I am also afraid to have the same kind of meds in my house with her. She has overtaken her meds before.

I don't think it's wrong to take the pain meds. I just need to be sure that this is the option for me. And, I don't want to be treated like a criminal if I take them. Every time my daughter goes to the ER for any reason, completely unrelated to her pain meds, they treat her like she is seeking drugs. She explains everything and never asks for more drugs. But it is clear that is what they think, so they don't go ahead and investigate the real problem.

I too have gotten wonderful relief using lyrica. I very rarely have to use vicodin. I hated taking vicodin because of what it did to my memory. My Dr also gave me provigil to help clear my head and it gave me great relief from terrible muscle spasms that I was plagued with.

I didn't talk to the doctor about the Lyrica. I went with the time-released morphine. I think I will wait on that one to discuss with the Neurologist who I see on the 9th which is not very far away. That seems reasonable for the next couple of weeks. I am pretty desperate for some relief here.

But those things are going on my lists and I do appreciate they suggestions. At least I can go in there armed with information so I can make choices about my own care.

Deanna - are you able to sleep at night? I have heard that lack of good, deep sleep to relax the muscles makes FM worse. Maybe your doc will give you something like Ambien or Lunesta to help with that.  I have used both, and they do help me.   All the best!Deanna, I really think you're unwavering fear of narcotic pain meds is PLENTY enough motivation to keep you from becoming addicted. When was the last time you heard of someone being terrified of being an alcoholic, who was an alcoholic? Just think about it. I know I've said that before, so I'll shut up. Sorry!

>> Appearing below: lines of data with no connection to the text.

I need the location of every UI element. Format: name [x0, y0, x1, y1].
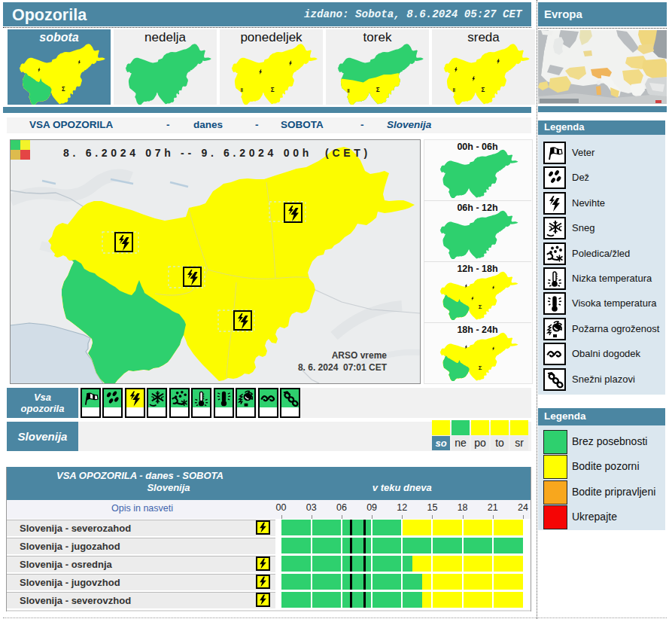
svg-text:8. 6.2024 07h -- 9. 6.2024 00h: 8. 6.2024 07h -- 9. 6.2024 00h (CET) [63, 147, 371, 159]
svg-text:‖: ‖ [240, 87, 243, 93]
svg-text:Σ: Σ [479, 303, 482, 310]
svg-text:Σ: Σ [376, 85, 379, 93]
svg-text:8. 6. 2024 07:01 CET: 8. 6. 2024 07:01 CET [298, 362, 388, 373]
svg-text:ARSO vreme: ARSO vreme [332, 350, 388, 361]
svg-text:‖: ‖ [347, 87, 350, 94]
svg-text:Σ: Σ [61, 85, 65, 92]
svg-text:Σ: Σ [270, 85, 274, 93]
svg-text:Σ: Σ [481, 85, 485, 93]
svg-text:‖: ‖ [452, 87, 455, 93]
svg-text:Σ: Σ [479, 364, 482, 371]
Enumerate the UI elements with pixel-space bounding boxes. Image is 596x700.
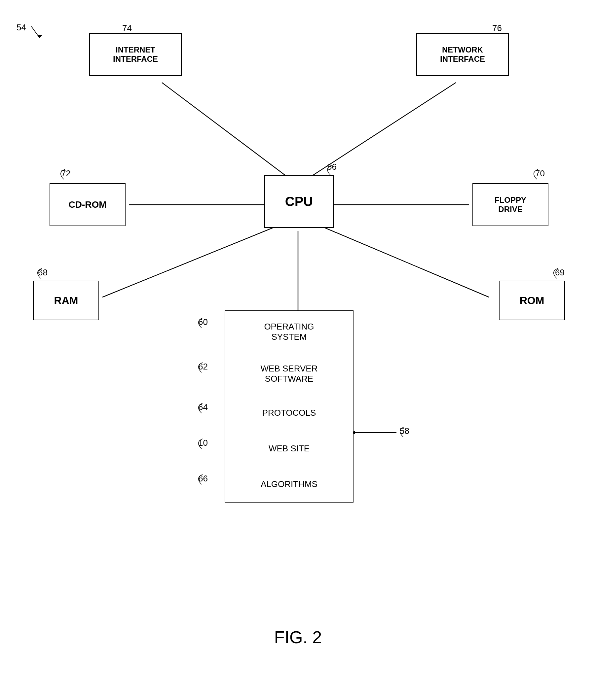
operating-system-box: OPERATING SYSTEM — [225, 310, 353, 353]
internet-interface-ref: 74 — [122, 23, 132, 33]
floppy-ref-curve — [529, 168, 545, 181]
svg-line-0 — [162, 82, 298, 185]
web-server-box: WEB SERVER SOFTWARE — [225, 353, 353, 395]
svg-line-9 — [31, 26, 40, 38]
figure-label: FIG. 2 — [0, 627, 596, 647]
cd-rom-box: CD-ROM — [50, 183, 126, 226]
diagram: 54 INTERNET INTERFACE 74 NETWORK INTERFA… — [0, 0, 596, 700]
web-site-box: WEB SITE — [225, 431, 353, 467]
rom-box: ROM — [499, 281, 565, 320]
rom-ref-curve — [548, 267, 565, 280]
network-interface-box: NETWORK INTERFACE — [416, 33, 509, 76]
network-interface-ref: 76 — [492, 23, 502, 33]
svg-marker-10 — [37, 35, 42, 38]
cpu-ref-curve — [320, 162, 340, 178]
svg-line-5 — [317, 225, 489, 297]
ram-ref-curve — [32, 267, 49, 280]
algorithms-box: ALGORITHMS — [225, 466, 353, 502]
cd-rom-ref-curve — [55, 168, 72, 181]
cpu-box: CPU — [264, 175, 334, 228]
ram-box: RAM — [33, 281, 99, 320]
os-ref-curve — [192, 316, 208, 330]
svg-line-4 — [102, 225, 281, 297]
protocols-ref-curve — [192, 401, 208, 415]
web-site-ref-curve — [192, 437, 208, 450]
internet-interface-box: INTERNET INTERFACE — [89, 33, 182, 76]
floppy-drive-box: FLOPPY DRIVE — [472, 183, 548, 226]
protocols-box: PROTOCOLS — [225, 395, 353, 431]
algorithms-ref-curve — [192, 473, 208, 486]
ref58-curve — [393, 425, 410, 439]
web-server-ref-curve — [192, 361, 208, 374]
corner-arrow — [18, 20, 45, 46]
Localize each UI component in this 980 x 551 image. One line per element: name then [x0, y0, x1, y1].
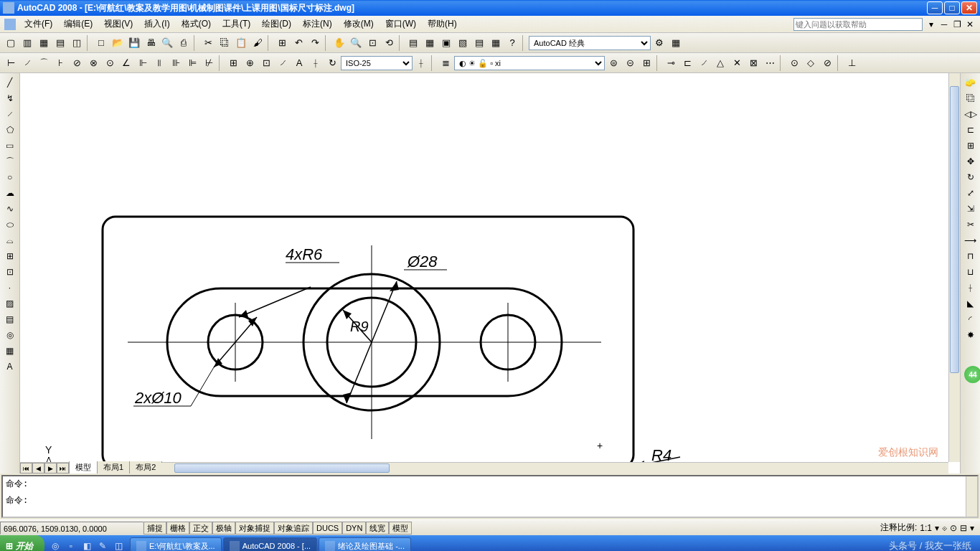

felines4ever, my sleep varies a lot. That's when I often get the tremors. Many times, just laying triggers them and then they are off on a run for about 4 hours of really bad pain. Problem is that I am on so many meds that the doctor's just shake their heads.

I would be willing to try either of those. But I guess we're going  to address the pain in my spine and joints first.

Katie, I'm not so afraid of being addicted. I'm afraid of the damage these meds can do to my body and being unable to mentally function because of them. At this point, my mind is the only thing that seems to function somewhat correctly (yes, I know you beg to disagree). And, Katie, I always love your teasing and your directness both. They are essential to your charm, part of who you are. So, is the way you care about people.